We can notice that the density function looks like a normal distribution. Indeed, we could get a normal distribution by increasing either n or simulations.

Getting the qq-plot could be an other option to underline this conclusion:

qqnorm(new_data)
qqline(new_data)

As it can be noticed, the points are aligned almost perfectly with the straight line which spotlights that the distribution is approximately normal.

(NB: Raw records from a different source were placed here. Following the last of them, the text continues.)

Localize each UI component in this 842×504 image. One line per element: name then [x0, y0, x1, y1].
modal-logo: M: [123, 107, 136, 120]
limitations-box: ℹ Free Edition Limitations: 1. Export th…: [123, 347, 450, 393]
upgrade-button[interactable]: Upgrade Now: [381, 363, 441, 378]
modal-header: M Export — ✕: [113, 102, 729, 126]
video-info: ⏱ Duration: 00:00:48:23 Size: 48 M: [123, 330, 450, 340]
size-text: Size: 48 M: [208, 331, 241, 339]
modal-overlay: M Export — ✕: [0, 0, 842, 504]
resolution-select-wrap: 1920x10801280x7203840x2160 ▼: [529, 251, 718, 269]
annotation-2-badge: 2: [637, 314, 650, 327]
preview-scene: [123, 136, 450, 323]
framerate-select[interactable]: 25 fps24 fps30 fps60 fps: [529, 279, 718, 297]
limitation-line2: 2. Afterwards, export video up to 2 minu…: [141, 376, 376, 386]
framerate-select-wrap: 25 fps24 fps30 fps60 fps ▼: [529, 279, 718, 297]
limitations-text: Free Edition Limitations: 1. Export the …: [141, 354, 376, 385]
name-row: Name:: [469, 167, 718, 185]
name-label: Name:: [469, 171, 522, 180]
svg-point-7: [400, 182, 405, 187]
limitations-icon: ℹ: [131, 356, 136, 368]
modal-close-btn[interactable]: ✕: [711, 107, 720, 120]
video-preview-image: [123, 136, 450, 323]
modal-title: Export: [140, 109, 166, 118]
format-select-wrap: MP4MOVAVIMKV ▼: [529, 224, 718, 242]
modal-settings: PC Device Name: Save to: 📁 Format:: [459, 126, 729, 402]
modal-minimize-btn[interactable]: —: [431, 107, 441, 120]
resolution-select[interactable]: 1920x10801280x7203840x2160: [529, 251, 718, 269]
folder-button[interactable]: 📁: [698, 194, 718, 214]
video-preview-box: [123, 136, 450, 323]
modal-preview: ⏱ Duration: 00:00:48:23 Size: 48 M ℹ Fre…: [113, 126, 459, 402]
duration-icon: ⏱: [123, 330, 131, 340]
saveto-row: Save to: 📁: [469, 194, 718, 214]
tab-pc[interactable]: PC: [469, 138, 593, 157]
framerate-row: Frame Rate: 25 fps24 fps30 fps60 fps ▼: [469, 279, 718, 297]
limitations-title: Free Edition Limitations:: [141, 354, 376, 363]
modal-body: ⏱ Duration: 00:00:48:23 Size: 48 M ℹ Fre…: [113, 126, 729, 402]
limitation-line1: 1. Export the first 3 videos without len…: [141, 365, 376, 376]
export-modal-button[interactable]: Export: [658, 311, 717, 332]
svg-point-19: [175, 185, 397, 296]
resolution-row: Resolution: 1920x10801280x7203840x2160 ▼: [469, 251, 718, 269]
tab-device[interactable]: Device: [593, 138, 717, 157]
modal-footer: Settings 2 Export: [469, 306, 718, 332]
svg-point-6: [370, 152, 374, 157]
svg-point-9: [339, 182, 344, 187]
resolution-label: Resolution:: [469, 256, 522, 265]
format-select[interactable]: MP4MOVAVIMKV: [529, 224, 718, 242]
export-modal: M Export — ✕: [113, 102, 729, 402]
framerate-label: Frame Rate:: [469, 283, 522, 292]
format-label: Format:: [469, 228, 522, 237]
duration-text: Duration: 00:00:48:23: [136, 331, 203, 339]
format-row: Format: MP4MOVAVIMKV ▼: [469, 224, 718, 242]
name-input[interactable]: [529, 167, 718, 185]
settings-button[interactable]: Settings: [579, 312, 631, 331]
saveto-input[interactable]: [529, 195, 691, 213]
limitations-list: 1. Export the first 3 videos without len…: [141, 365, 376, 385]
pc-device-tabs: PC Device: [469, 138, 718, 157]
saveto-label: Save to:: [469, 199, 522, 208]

Part 2: Basic Inferential Data Analysis Instructions

1. Load the ToothGrowth data and perform some basic exploratory data analyses

First we load the ToothGrowth data as below:

data(ToothGrowth)

We are interested in three parameters: - len: tooth length - supp: supplement type) - dose = dosage in mg per day

The dosage is 0.5, 1 or 2 so it is not understandable to get dosage_mean and dosage_median. Hence, we need to convert dose with as.factor as below:

ToothGrowth$dose <- as.factor(ToothGrowth$dose)

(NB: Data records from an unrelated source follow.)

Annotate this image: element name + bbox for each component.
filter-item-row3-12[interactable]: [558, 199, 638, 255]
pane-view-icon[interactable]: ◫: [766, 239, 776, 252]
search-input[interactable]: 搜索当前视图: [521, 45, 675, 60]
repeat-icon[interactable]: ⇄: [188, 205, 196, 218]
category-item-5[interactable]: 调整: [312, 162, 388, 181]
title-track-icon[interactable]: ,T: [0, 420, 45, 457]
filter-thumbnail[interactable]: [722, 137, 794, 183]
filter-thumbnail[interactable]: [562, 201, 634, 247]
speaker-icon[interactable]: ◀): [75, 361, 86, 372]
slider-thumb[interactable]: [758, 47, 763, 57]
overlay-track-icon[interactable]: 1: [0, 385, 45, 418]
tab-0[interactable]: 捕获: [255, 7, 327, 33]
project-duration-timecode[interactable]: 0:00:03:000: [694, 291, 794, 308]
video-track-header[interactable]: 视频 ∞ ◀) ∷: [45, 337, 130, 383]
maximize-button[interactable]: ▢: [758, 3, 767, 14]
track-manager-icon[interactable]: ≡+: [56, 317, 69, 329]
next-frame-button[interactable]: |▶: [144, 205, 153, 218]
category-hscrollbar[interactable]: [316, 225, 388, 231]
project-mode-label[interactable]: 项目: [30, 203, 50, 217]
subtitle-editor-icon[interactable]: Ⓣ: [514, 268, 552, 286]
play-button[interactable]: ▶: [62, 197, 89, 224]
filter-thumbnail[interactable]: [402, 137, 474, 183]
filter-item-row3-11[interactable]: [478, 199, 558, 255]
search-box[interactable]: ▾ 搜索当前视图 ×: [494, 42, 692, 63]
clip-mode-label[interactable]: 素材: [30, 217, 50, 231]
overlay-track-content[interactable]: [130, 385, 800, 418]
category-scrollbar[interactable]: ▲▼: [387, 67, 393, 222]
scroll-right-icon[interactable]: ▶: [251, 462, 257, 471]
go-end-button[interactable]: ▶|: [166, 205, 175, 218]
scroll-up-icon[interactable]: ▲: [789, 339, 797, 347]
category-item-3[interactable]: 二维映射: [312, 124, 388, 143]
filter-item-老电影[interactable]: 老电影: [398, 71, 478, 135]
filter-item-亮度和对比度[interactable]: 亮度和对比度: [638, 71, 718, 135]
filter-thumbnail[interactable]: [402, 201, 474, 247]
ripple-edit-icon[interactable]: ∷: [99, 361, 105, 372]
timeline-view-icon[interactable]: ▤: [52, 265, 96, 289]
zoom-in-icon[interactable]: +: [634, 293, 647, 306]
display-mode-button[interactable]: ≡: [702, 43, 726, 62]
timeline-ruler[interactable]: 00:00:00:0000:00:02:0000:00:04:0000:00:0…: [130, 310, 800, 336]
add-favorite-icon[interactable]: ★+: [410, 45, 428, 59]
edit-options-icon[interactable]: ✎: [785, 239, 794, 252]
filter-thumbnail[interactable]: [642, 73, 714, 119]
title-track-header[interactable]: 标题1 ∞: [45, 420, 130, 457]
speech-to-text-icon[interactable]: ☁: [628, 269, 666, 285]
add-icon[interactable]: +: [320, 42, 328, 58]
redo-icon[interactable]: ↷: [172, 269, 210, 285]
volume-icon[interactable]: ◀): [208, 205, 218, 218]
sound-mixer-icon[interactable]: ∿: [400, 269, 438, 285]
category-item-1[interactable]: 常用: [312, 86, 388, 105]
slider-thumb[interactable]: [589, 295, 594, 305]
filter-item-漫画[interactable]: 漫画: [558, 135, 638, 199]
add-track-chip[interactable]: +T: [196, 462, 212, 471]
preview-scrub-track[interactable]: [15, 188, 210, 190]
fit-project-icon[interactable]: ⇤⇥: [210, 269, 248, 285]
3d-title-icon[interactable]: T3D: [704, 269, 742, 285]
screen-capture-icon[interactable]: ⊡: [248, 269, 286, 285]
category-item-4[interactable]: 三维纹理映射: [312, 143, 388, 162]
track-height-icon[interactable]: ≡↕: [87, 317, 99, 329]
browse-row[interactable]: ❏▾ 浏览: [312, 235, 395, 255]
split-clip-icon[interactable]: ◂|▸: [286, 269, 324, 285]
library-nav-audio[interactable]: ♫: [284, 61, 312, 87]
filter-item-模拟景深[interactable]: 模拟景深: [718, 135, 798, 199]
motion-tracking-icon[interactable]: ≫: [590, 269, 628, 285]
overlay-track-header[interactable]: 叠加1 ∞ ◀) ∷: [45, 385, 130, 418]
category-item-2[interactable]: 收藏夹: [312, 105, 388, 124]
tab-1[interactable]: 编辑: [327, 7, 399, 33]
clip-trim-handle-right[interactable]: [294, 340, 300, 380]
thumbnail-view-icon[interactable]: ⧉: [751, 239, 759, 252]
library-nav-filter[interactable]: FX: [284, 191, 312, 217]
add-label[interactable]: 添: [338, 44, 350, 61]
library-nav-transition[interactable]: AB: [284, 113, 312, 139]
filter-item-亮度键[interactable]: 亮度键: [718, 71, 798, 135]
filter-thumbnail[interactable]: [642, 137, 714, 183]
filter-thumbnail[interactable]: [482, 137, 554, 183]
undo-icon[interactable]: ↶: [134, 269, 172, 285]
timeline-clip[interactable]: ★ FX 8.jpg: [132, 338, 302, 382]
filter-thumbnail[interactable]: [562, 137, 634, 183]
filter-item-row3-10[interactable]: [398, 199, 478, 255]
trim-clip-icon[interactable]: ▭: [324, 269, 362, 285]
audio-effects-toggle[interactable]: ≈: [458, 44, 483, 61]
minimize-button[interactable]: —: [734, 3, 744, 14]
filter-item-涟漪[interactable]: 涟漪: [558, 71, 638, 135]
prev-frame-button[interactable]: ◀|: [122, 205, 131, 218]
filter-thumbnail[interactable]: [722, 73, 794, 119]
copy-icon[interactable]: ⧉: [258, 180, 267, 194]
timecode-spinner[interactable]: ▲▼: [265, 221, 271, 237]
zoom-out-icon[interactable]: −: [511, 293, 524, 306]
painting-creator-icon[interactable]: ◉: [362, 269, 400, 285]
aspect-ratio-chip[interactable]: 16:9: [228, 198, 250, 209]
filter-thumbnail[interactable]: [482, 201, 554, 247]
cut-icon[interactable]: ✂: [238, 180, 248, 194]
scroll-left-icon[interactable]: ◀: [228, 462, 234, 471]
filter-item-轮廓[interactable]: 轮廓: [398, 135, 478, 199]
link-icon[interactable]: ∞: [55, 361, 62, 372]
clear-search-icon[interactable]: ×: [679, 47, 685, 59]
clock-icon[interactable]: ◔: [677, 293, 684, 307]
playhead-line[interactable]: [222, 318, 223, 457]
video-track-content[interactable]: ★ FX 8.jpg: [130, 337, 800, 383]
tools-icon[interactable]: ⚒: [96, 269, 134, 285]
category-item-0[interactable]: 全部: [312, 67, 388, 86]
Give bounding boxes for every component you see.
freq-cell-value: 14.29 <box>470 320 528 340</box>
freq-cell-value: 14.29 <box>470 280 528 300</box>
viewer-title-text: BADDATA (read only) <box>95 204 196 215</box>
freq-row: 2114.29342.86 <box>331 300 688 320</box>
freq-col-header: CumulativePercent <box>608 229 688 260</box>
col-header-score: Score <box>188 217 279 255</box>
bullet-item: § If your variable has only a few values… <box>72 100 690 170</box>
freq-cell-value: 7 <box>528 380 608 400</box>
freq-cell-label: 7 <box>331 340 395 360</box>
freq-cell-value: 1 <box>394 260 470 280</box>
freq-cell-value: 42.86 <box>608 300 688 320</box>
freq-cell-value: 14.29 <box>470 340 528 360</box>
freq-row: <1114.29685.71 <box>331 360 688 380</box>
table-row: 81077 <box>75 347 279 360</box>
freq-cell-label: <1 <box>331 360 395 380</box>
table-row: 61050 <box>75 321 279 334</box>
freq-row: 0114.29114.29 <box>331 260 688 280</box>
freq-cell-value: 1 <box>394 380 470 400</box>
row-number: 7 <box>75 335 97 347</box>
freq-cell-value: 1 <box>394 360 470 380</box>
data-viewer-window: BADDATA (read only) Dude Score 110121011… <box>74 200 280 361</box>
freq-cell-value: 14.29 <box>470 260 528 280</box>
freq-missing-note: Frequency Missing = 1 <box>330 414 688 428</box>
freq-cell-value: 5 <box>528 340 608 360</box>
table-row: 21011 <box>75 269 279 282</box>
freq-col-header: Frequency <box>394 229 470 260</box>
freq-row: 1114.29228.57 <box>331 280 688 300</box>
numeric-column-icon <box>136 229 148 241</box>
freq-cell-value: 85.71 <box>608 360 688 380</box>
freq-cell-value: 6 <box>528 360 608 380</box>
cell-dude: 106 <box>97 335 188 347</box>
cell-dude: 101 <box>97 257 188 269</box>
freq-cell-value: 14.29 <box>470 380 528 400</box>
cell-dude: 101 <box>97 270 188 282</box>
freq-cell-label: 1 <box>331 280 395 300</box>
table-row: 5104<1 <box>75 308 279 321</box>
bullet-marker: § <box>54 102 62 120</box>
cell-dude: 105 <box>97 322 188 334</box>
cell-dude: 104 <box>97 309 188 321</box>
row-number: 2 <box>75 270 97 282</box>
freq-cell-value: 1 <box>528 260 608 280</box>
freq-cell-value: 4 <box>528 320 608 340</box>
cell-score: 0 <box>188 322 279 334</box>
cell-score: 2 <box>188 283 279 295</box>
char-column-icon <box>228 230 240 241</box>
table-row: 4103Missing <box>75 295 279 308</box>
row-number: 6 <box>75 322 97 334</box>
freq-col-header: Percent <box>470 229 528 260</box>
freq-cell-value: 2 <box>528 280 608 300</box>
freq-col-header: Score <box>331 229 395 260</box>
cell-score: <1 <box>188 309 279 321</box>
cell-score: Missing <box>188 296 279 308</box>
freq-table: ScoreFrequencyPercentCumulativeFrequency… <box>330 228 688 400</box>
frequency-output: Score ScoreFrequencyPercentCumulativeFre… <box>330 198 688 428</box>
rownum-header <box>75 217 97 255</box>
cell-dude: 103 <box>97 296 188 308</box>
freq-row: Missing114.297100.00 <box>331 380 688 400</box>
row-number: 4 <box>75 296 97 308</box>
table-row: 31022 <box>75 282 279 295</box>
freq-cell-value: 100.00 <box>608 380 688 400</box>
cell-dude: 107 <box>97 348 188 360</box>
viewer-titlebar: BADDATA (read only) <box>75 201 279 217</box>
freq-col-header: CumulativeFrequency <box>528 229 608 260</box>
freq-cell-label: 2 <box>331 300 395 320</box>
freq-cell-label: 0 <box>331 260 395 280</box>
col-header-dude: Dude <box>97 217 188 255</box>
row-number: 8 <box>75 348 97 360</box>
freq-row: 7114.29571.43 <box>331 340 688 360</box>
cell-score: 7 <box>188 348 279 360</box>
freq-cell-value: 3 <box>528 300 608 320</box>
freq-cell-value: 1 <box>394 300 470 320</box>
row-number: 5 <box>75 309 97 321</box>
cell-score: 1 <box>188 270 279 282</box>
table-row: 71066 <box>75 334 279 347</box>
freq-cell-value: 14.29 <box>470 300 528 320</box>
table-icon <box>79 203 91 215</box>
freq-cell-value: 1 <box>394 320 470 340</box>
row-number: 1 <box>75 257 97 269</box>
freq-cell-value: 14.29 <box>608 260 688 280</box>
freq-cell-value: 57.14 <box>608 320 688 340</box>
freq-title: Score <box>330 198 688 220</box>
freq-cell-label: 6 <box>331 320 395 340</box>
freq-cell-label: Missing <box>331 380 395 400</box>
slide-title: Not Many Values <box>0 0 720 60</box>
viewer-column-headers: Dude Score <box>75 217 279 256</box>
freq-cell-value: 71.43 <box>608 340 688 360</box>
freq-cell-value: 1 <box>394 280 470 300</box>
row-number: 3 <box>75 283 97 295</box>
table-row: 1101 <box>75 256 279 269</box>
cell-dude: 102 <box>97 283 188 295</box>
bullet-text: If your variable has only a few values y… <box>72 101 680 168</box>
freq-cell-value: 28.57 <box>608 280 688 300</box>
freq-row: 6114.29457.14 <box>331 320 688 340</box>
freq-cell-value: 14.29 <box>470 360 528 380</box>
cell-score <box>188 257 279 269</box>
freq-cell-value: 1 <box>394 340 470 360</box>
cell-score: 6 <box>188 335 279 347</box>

2. Provide a basic summary of the data

We can finally summarize the dataset:

summary(ToothGrowth)

##       len        supp     dose   
##  Min.   : 4.20   OJ:30   0.5:20  
##  1st Qu.:13.07   VC:30   1  :20  
##  Median :19.25           2  :20  
##  Mean   :18.81                   
##  3rd Qu.:25.27                   
##  Max.   :33.90

The population is not very large so we can get box plots to get visual comparisons:

final_graph_2 <- ggplot(data = ToothGrowth, aes(dose, len)) + geom_boxplot(mapping=aes(group=dose)) + facet_wrap(~ supp, nrow=1)
final_graph_2

3. Use confidence intervals and/or hypothesis tests to compare tooth growth by supp and doses

We will work with Welch Two Sample ttest to understand the impact of the supplement type but also the type of dosage on the tooth length:

t.test(len~supp, data=ToothGrowth)

## 
##  Welch Two Sample t-test
## 
## data:  len by supp
## t = 1.9153, df = 55.309, p-value = 0.06063
## alternative hypothesis: true difference in means is not equal to 0
## 95 percent confidence interval:
##  -0.1710156  7.5710156
## sample estimates:
## mean in group OJ mean in group VC 
##         20.66333         16.96333

The p-Value is equal to 0.061 which is higher than 0.05, hence the null hypothesis remains. In other terms, we can not truly think that the type of supplement impacts tooth length.

I had some troubles with the dataset because dose is now a factor so I just reloaded it:

data(ToothGrowth)
t.test(ToothGrowth$len, ToothGrowth$dose)

## 
##  Welch Two Sample t-test
## 
## data:  ToothGrowth$len and ToothGrowth$dose
## t = 17.81, df = 59.798, p-value < 2.2e-16
## alternative hypothesis: true difference in means is not equal to 0
## 95 percent confidence interval:
##  15.66453 19.62881
## sample estimates:
## mean of x mean of y 
## 18.813333  1.166667

The p-Value is lower than 2.2e-16 which is lower than 0.05, hence the null hypothesis can be rejected. In other terms, we can truly think that the type of dosage impacts tooth length.

4. State your conclusions and the assumptions needed for your conclusions

We can think at 95% that the dosage type has an impact on the tooth length.
There is no 95% certainty that the supplement type has an impact on the tooth length.